Closed danfowler closed 7 years ago
I'd argue that Data Packages are a really great way to publish clean versions of datasets. In some ways, "packaging" a dataset in a Data Package implies cleaning it to the point that it can be well described. Given that we already have a clean version of this data to publish, I will move to drop the non-cleaned REFIT dataset.
What do you think @jobarratt @cblop ?
@danfowler can this now be closed?
Describing the clean data is fine for the pilot.
However, we've discussed universities sharing cleaned vs raw datasets when visiting Loughborough and Strathclyde recently. The consensus seems to be that sharing raw data (or both raw and cleaned) is best, as each university would clean their data in different ways, and the only person you can rely on to clean it the way you want is yourself. Therefore, the raw data should always be made available in a research data repository.

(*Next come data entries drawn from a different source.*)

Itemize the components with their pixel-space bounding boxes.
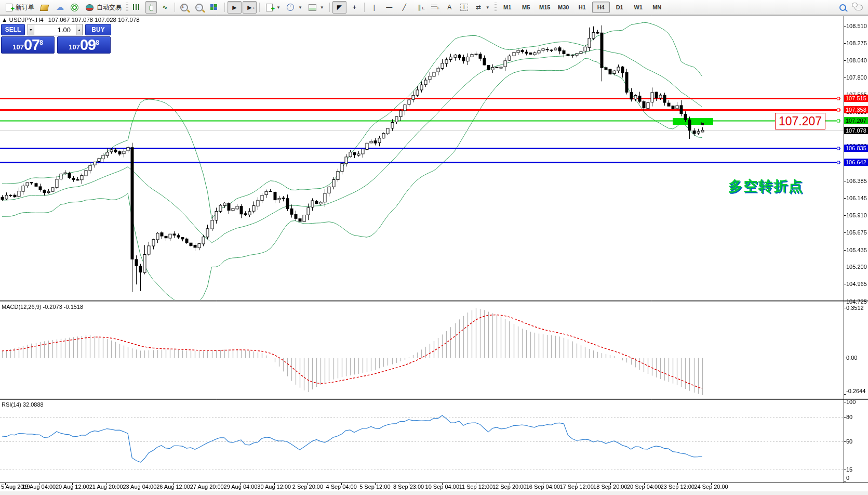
price-level-badge[interactable]: 107.207 (844, 117, 868, 124)
crosshair-button[interactable]: + (348, 1, 362, 14)
price-level-badge[interactable]: 106.642 (844, 159, 868, 166)
candle-chart-button[interactable] (145, 1, 157, 14)
autotrade-button[interactable]: 自动交易 (83, 1, 124, 14)
label-tool-button[interactable]: T (458, 1, 471, 14)
time-tick-label: 26 Aug 12:00 (156, 484, 190, 490)
vline-tool-button[interactable]: | (367, 1, 381, 14)
timeframe-D1[interactable]: D1 (611, 2, 629, 13)
timeframe-W1[interactable]: W1 (630, 2, 647, 13)
volume-input[interactable]: 1.00 (34, 24, 76, 35)
buy-price-sup: 8 (96, 40, 99, 46)
fibonacci-tool-button[interactable]: F (428, 1, 442, 14)
sell-button[interactable]: SELL (1, 24, 25, 35)
price-level-badge[interactable]: 106.835 (844, 145, 868, 152)
macd-tick-label: 0.00 (846, 355, 857, 361)
volume-down-button[interactable]: ▼ (28, 24, 34, 35)
price-tick-label: 104.965 (846, 281, 867, 287)
timeframe-M1[interactable]: M1 (499, 2, 516, 13)
time-tick-label: 12 Sep 20:00 (492, 484, 526, 490)
periods-button[interactable]: ▼ (284, 1, 305, 14)
signals-button[interactable] (68, 1, 82, 14)
buy-price-big: 09 (80, 37, 96, 53)
time-tick-label: 24 Sep 20:00 (694, 484, 728, 490)
time-tick-label: 5 Sep 12:00 (359, 484, 390, 490)
vline-icon: | (370, 3, 379, 11)
timeframe-group: M1M5M15M30H1H4D1W1MN (499, 2, 666, 13)
shapes-tool-button[interactable]: ⇄▼ (472, 1, 492, 14)
chat-button[interactable] (852, 1, 866, 14)
line-chart-button[interactable]: ∿ (158, 1, 172, 14)
time-axis: 5 Aug 201919 Aug 04:0020 Aug 12:0021 Aug… (0, 484, 868, 491)
sell-label: SELL (5, 26, 21, 33)
rsi-tick-label: 15 (846, 466, 852, 473)
timeframe-MN[interactable]: MN (648, 2, 666, 13)
time-tick-label: 8 Sep 23:00 (393, 484, 424, 490)
buy-price-panel[interactable]: 107098 (57, 36, 111, 54)
mt4-window: { "toolbar": { "new_order": "新订单", "auto… (0, 0, 868, 495)
timeframe-H1[interactable]: H1 (573, 2, 591, 13)
annotation-text[interactable]: 多空转折点 (728, 177, 804, 196)
bar-chart-button[interactable] (130, 1, 144, 14)
gold-icon (40, 5, 49, 11)
market-button[interactable] (38, 1, 52, 14)
toolbar: 新订单 ☁ 自动交易 ∿ + − ▶ ▶+ ▼ ▼ ▼ ◤ + | — ╱ ∥E… (0, 0, 868, 15)
community-button[interactable]: ☁ (53, 1, 67, 14)
cursor-button[interactable]: ◤ (332, 1, 346, 14)
channel-tool-button[interactable]: ∥E (412, 1, 426, 14)
new-order-button[interactable]: 新订单 (2, 1, 37, 14)
time-tick-label: 18 Sep 20:00 (593, 484, 627, 490)
toolbar-grip (495, 3, 497, 12)
channel-icon: ∥E (415, 3, 424, 11)
rsi-tick-label: 0 (846, 475, 849, 481)
price-tick-label: 105.910 (846, 212, 867, 218)
new-order-label: 新订单 (16, 3, 34, 12)
macd-label: MACD(12,26,9) -0.2073 -0.1518 (2, 304, 83, 310)
price-callout-107207[interactable]: 107.207 (775, 113, 825, 129)
toolbar-grip (126, 3, 128, 12)
tile-windows-button[interactable] (208, 1, 222, 14)
zoom-out-button[interactable]: − (193, 1, 207, 14)
flag-marker-icon[interactable]: ⚑ (700, 121, 705, 128)
buy-button[interactable]: BUY (85, 24, 111, 35)
trendline-tool-button[interactable]: ╱ (397, 1, 411, 14)
price-tick-label: 108.040 (846, 57, 867, 63)
chart-shift-button[interactable]: ▶+ (243, 1, 257, 14)
hline-tool-button[interactable]: — (382, 1, 396, 14)
price-level-badge[interactable]: 107.358 (844, 106, 868, 113)
separator (224, 3, 225, 12)
search-icon (839, 4, 846, 11)
volume-up-button[interactable]: ▲ (76, 24, 83, 35)
zoom-in-button[interactable]: + (178, 1, 192, 14)
auto-scroll-button[interactable]: ▶ (228, 1, 242, 14)
indicators-button[interactable]: ▼ (262, 1, 283, 14)
separator (364, 3, 365, 12)
candle-chart-icon (148, 4, 154, 11)
timeframe-M30[interactable]: M30 (555, 2, 572, 13)
volume-stepper: ▼ 1.00 ▲ (28, 24, 83, 35)
price-tick-label: 106.145 (846, 195, 867, 201)
tile-icon (210, 4, 217, 10)
timeframe-M15[interactable]: M15 (536, 2, 554, 13)
chat-icon (854, 5, 863, 10)
text-icon: A (445, 3, 454, 11)
sell-price-prefix: 107 (12, 42, 24, 53)
search-button[interactable] (837, 1, 851, 14)
time-tick-label: 10 Sep 04:00 (425, 484, 459, 490)
separator (175, 3, 175, 12)
price-tick-label: 108.510 (846, 23, 867, 29)
sell-price-panel[interactable]: 107078 (1, 36, 55, 54)
timeframe-M5[interactable]: M5 (517, 2, 535, 13)
macd-tick-label: -0.2644 (846, 388, 865, 394)
templates-button[interactable]: ▼ (306, 1, 327, 14)
bar-chart-icon (133, 4, 139, 10)
signal-icon (71, 4, 78, 11)
line-chart-icon: ∿ (161, 3, 169, 11)
time-tick-label: 4 Sep 04:00 (326, 484, 356, 490)
price-level-badge[interactable]: 107.515 (844, 95, 868, 102)
timeframe-H4[interactable]: H4 (592, 2, 610, 13)
auto-scroll-icon: ▶ (230, 3, 239, 11)
symbol-period: USDJPY-,H4 (9, 17, 44, 23)
time-tick-label: 19 Aug 04:00 (22, 484, 56, 490)
text-tool-button[interactable]: A (443, 1, 457, 14)
chart-canvas[interactable] (0, 0, 868, 495)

Thanks @cblop for the insight. I agree that, for the pilot, we will provide the metadata for the already-cleaned datasets and minimally messy datasests. Perhaps in the ultimate write-up, I can outline a path (that may or many not exist yet) from a more-then-minimally messy dataset to a curated Data Package using our tooling.
We have two versions of the the "REFIT: Electrical Load Measurements" dataset, one clean and one raw. My feeling is that our Frictionless Data specifications and tooling are most useful for describing clean, well structured data in a standard way, so I would opt to only model the refit-cleaned dataset and drop the raw version.